One of the things in software development that usually has a long feedback loop is integration testing. So many developers are pushing their code and then later check if the tests pass. What if we could cache the test results? Then, at least for most small changes, most tests wouldn’t run. We can only dream of the productivity and morale gains by pushing the code and seeing CI green within seconds.
As part of my building my own programming language, I’ve been thinking about what it would take to achieve this dream. The compiler can determine what code changed and what tests depend on that code, in order to invalidate the cache. The missing piece to make it safe for unit tests is to make them forcefully deterministic. But we don’t have the same luxury for integration tests. If I use a database and upgrade the database version, the compiler of my programming language has no way of knowing that the tests related to that integration should run again.
The Go programming language suffers from this exact problem. There’s no (automatic; without programmer intervention/discipline) way to distinguish between tests that rely on outside state and ones that don’t.
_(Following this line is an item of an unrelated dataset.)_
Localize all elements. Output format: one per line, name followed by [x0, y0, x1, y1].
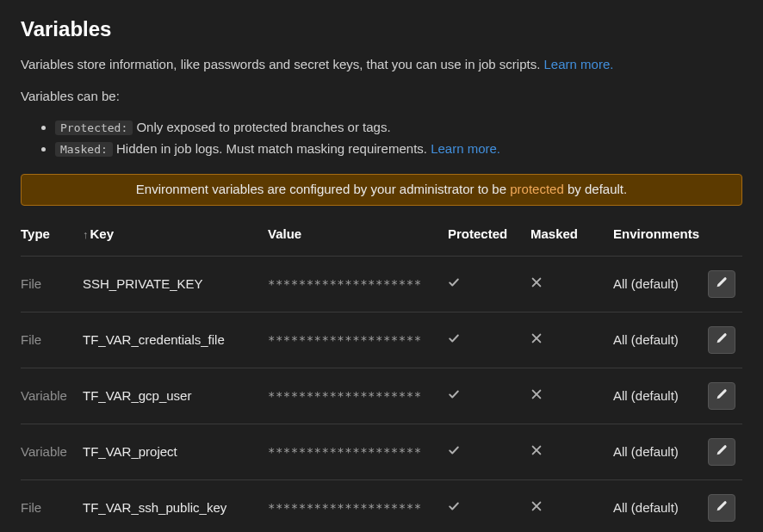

So, while there is test caching, most people I know professionally working with the language always run all of their tests. They don’t leverage the cache at all.
So what would it take to cache integration test results and not think it’s eroding software quality? As you might’ve guessed, I don’t have a silver bullet. But if we look at the individual problems, we might get somewhere.
Problem 1: depending on external systems
Your code might be exactly the same, but system you’re integrating with has changed. The example above of updating database version falls into this category. A similar problem, which is way more common and way more likely to break your tests, is changing your database schema.
How about we add those in a configuration file?
[integration.dependencies]
postgres = "16.0"
latest_db_update_file_name = "321.up.sql"
Then we could have specific tests depend on specific dependencies and the programming language test runner would check the version on the file against the version the tests used. We could have special CLI commands to set the version, to make it easy to use.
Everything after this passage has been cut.